Te escribo... Y me siento tan poética.
Te siento... Y me siento tan extasiada.
Te espero... Y me siento tan torpe.
Te espero con mi amor guardado en un cofre.
Te observo detalladamente mientras tú observas a los demás.
No sabes que te miro, no sabes que te amo, no sabes lo que guardo.
Me quedo esperándote así, sin más.
Sin recibir nada, sin pedir nada, sin exigir nada.

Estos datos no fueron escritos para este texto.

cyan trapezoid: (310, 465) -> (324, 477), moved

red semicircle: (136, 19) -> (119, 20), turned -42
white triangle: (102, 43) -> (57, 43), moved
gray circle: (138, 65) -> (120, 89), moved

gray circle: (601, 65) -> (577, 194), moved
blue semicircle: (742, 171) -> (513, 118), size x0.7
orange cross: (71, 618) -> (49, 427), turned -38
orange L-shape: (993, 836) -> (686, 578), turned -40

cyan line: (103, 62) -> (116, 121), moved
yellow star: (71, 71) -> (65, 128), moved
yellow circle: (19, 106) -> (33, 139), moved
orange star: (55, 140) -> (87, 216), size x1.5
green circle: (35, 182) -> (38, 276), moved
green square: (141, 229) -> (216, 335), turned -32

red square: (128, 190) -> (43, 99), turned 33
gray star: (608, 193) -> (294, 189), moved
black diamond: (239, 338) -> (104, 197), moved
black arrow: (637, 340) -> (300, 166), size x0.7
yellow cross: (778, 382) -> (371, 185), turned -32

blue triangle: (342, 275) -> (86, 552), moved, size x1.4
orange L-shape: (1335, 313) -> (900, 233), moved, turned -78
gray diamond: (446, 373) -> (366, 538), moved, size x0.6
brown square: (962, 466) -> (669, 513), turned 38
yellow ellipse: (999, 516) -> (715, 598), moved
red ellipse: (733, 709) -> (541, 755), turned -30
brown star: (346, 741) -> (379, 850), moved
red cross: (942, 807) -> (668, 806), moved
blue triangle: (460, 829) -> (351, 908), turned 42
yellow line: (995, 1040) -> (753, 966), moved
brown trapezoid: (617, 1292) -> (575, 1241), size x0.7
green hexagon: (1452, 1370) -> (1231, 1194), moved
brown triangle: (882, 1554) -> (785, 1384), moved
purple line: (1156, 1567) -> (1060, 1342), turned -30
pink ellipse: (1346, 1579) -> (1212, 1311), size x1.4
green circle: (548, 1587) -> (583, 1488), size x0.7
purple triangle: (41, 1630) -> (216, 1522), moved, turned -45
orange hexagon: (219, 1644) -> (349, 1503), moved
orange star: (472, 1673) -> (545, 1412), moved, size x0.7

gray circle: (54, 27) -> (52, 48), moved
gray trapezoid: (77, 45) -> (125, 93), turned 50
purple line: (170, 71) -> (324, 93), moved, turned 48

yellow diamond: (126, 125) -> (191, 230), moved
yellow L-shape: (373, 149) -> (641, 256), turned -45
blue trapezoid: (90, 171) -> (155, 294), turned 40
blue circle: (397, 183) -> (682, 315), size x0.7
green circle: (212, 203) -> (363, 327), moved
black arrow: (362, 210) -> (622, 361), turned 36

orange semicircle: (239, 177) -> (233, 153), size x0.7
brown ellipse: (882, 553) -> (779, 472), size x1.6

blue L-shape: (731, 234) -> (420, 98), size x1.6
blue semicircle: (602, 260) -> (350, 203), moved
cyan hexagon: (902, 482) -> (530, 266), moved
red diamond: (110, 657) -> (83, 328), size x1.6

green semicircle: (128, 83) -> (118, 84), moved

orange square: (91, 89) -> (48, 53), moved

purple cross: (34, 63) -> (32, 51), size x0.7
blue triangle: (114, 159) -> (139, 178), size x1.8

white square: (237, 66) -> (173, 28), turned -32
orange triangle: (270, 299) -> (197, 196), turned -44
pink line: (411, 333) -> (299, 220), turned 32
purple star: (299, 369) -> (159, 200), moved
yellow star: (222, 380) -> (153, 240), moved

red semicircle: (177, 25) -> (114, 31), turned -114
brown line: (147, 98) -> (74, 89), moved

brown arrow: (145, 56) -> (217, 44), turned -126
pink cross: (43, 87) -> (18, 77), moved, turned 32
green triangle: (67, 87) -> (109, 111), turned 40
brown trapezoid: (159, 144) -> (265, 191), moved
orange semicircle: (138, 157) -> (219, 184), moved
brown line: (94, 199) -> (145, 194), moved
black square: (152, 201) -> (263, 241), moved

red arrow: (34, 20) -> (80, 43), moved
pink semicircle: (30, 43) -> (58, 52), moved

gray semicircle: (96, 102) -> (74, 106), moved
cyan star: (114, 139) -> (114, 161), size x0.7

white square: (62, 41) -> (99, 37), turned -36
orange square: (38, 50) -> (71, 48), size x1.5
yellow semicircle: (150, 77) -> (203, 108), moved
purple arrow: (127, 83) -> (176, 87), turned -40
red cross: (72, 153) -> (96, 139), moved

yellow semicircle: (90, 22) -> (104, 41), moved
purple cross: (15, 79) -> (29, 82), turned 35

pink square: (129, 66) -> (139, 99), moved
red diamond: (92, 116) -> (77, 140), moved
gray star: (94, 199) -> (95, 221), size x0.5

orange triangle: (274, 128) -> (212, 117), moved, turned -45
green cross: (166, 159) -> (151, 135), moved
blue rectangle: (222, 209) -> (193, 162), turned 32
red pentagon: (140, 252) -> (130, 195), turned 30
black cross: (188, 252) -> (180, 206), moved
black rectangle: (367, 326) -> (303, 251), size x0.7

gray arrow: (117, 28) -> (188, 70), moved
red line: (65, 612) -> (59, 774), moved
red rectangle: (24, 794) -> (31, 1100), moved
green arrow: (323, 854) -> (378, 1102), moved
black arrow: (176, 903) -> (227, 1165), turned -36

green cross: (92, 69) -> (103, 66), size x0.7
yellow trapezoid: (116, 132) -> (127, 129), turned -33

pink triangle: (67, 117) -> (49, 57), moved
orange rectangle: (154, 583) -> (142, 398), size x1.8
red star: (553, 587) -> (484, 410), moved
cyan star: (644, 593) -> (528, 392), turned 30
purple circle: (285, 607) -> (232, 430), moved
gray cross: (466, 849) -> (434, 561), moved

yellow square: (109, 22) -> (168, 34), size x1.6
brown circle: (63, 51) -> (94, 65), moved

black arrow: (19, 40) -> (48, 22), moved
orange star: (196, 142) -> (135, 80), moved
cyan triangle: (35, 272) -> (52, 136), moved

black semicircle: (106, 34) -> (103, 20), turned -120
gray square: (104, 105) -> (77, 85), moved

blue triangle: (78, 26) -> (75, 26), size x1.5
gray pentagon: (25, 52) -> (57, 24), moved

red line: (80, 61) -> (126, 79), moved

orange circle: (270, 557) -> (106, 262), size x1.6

Y es que nada es lo que tengo y nada es lo que das.
Y mientras intento atraparte, tú buscas evitar.
Te busco incesantemente entre las masas de gente, pero no tengo éxito en ningún lugar.
Me quedo mirándote fijamente una vez más, porque no me queda nada más.
Y es que nada es lo que tengo y nada es lo que das.
Entonces, no me queda más que redundar, que quedarme aquí.
Que empezar nuevamente el ciclo de mi amarga soledad.
De pensarte y enamorarme.
De soñarte e ilusionarme.
De escribirte y sentirme poética.
De sentirte y extasiarme.
De esperarte y sentirme torpe.
No me queda nada más que esto...
Porque nada es lo que tengo y nada es lo que das.